Raahil is a first year BSc Radiography (Radiotherapy and Oncology) student. Before coming to City, she studied Biology, Chemistry and English literature at college.
What were you doing before you came to study at City?
I was doing my A-levels at London Academy of Excellence Tottenham. I studied biology, chemistry, English literature and did a one-year study of core maths.
How did you develop an interest in your course and why did you choose to study this course?
I was already very interested in healthcare and thought I wanted to go into medicine initially. However, after looking into my options further I decided to study Radiography (Radiotherapy and Oncology) as I feel like it still has the medicine aspect I wanted but it is more focused on something I am very interested in.
The study of cancers and cancer treatment has always fascinated me and I’m glad I am specialising in it.
Why did you choose to study at City?
I chose City during my search for different universities. I had never heard of the university but it was the first one to come up once I had typed my course on the internet.
It was a mixture of the support I saw that would be provided for me, the hospital options for placements and different opportunities as well as how I felt once I stepped into the university building(s).
Whenever I choose a school I always enter to see if I could see myself studying there and City made me feel that way.
What has been your favourite thing about studying this course?
The content, my lecturers and my cohort. The content is the perfect balance of biology and practical skills as well as a little bit of maths and physics to put me on edge.
If you like biology this course is perfect as it builds on the knowledge you already have from A-level biology, if you’ve done it, and is very interesting if you have only come across it for the first time.
My cohort is also very supportive, I feel like the people you learn with have a huge impact on the type of experience you have at university in general.
What is your favourite thing about studying at City?
Most of my lessons have been a mix of online and on campus lectures so there is a lot I am yet to experience on campus.
I think it’s mostly the atmosphere created around you. There are areas you can go when you want to do focussed work and there’s areas you can go if you want to work but still be in a chilled environment.
The fact that you get to choose, and it’s not completely work all the time, makes it less stressful.
How have you found the teaching and facilities on your course?
I think they’re both good. Sometimes lectures can be very intense as it’s a lot of information to internalise but it’s something you get used to with time.
However tutorials are quite interactive and provides some variation in the way you learn.
Where have you been on your clinical placements, and what have you enjoyed most about these experiences?
I’m only in first year so I haven’t been on placement yet.
That is happening in the summer term. We do however have clinical skills sessions where we use simulators of the machinery we will use on patients to deliver treatment.

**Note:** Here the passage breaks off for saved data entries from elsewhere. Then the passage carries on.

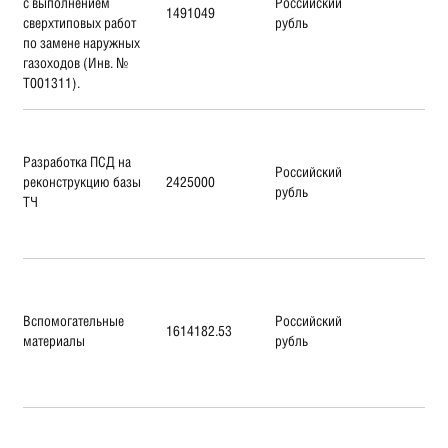
с выполнением
Российский
1491049
сверхтиповых работ
рубль
по замене наружных
газоходов (Инв. №
Т001311).
Разработка ПСД на
Российский
реконструкцию базы
2425000
рубль
ТЧ
Вспомогательные
Российский
1614182.53
материалы
рубль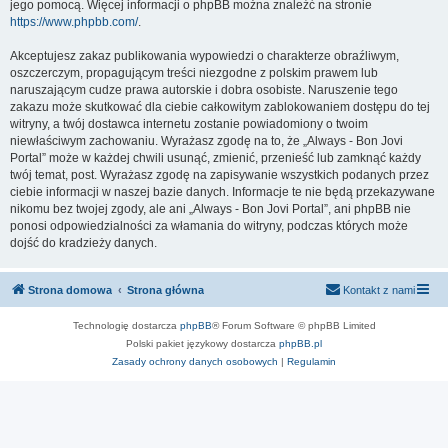
jego pomocą. Więcej informacji o phpBB można znaleźć na stronie
https://www.phpbb.com/
.
Akceptujesz zakaz publikowania wypowiedzi o charakterze obraźliwym,
oszczerczym, propagującym treści niezgodne z polskim prawem lub
naruszającym cudze prawa autorskie i dobra osobiste. Naruszenie tego
zakazu może skutkować dla ciebie całkowitym zablokowaniem dostępu do tej
witryny, a twój dostawca internetu zostanie powiadomiony o twoim
niewłaściwym zachowaniu. Wyrażasz zgodę na to, że „Always - Bon Jovi
Portal” może w każdej chwili usunąć, zmienić, przenieść lub zamknąć każdy
twój temat, post. Wyrażasz zgodę na zapisywanie wszystkich podanych przez
ciebie informacji w naszej bazie danych. Informacje te nie będą przekazywane
nikomu bez twojej zgody, ale ani „Always - Bon Jovi Portal”, ani phpBB nie
ponosi odpowiedzialności za włamania do witryny, podczas których może
dojść do kradzieży danych.
Strona domowa
Strona główna
Kontakt z nami
Technologię dostarcza
phpBB
® Forum Software © phpBB Limited
Polski pakiet językowy dostarcza
phpBB.pl
Zasady ochrony danych osobowych
|
Regulamin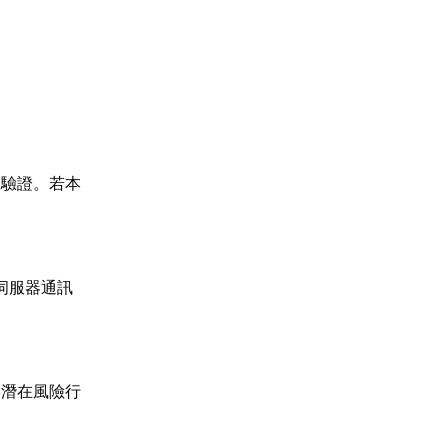
線驗證。若本
與伺服器通訊
判為潛在風險行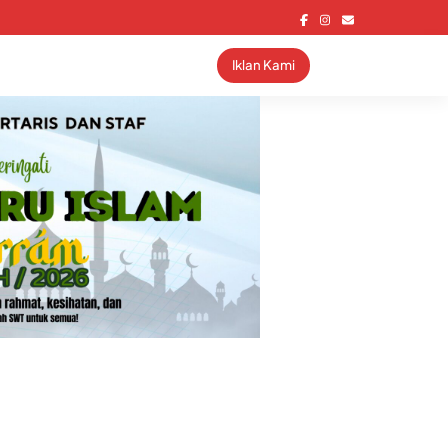
Iklan Kami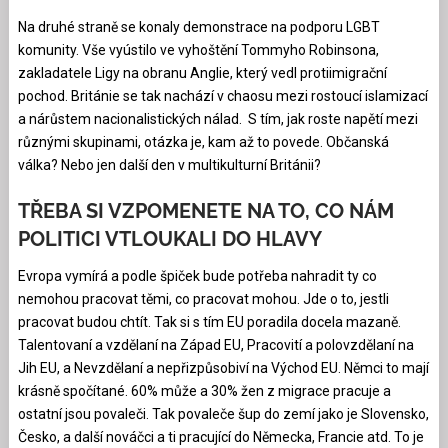
Na druhé straně se konaly demonstrace na podporu LGBT
komunity. Vše vyústilo ve vyhoštění Tommyho Robinsona,
zakladatele Ligy na obranu Anglie, který vedl protiimigrační
pochod. Británie se tak nachází v chaosu mezi rostoucí islamizací
a nárůstem nacionalistických nálad. S tím, jak roste napětí mezi
různými skupinami, otázka je, kam až to povede. Občanská
válka? Nebo jen další den v multikulturní Británii?
TŘEBA SI VZPOMENETE NA TO, CO NÁM
POLITICI VTLOUKALI DO HLAVY
Evropa vymírá a podle špiček bude potřeba nahradit ty co
nemohou pracovat těmi, co pracovat mohou. Jde o to, jestli
pracovat budou chtít. Tak si s tím EU poradila docela mazaně.
Talentovaní a vzdělaní na Západ EU, Pracovití a polovzdělaní na
Jih EU, a Nevzdělaní a nepřizpůsobiví na Východ EU. Němci to mají
krásně spočítané. 60% může a 30% žen z migrace pracuje a
ostatní jsou povaleči. Tak povaleče šup do zemí jako je Slovensko,
Česko, a další nováčci a ti pracující do Německa, Francie atd. To je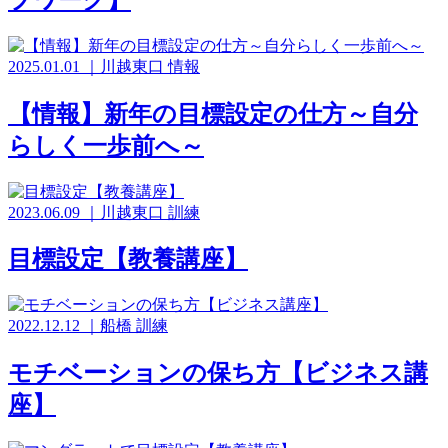
2025.01.01
｜
川越東口
情報
【情報】新年の目標設定の仕方～自分
らしく一歩前へ～
2023.06.09
｜
川越東口
訓練
目標設定【教養講座】
2022.12.12
｜
船橋
訓練
モチベーションの保ち方【ビジネス講
座】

How will these experiences help you with your future career?
Being a Therapeutic Radiographer requires a lot of human interaction and compassion, therefore it has been extremely useful being able to learn the practical skills as well as theory.
Recently, we’ve been doing work on multi-disciplinary teams and inter-professionalism which is something that will be directly used as we get put on our first placement in May.
Have you overcome any challenges during your studies?
I think maintaining motivation and pacing my studies so I don’t overwork myself and feel burnt out is my biggest challenge.
It’s something I struggled with since my GCSEs. Starting early with my revision or making sure my notes are prepared before my exams helps because my revision time isn’t taken up by trying to make notes on a whole module.
Working in time with the lectures instead of allowing things to pile up to avoid panic is my biggest challenge, but I am actively working on it.
What kind of things are you involved in outside of your course?
I work as a tutor and I think this has improved my communication skills as I sometimes have to simplify complicated things in order to be understood, which is needed for communication with patients.
I would recommend joining some societies which allows you to experience university life.
What do you plan to do after you graduate?
After I graduate, I’ll probably travel and then start working as a Therapeutic Radiographer. I am still unsure if I want to work in another country or not but we shall see I guess.
What would be your advice to anyone considering studying this course?
- Time management. Make sure by the time your study time arrives that you have completed your notes.
- Have fun but again be mindful that every exam you do counts towards your final degree.
- Make sure you do the tutorial packs before the tutorial session.
- Don’t worry about any science or maths that comes up if you haven’t done any of it in a very long time. You will be taught it in detail and the lecturers will always be there to help you.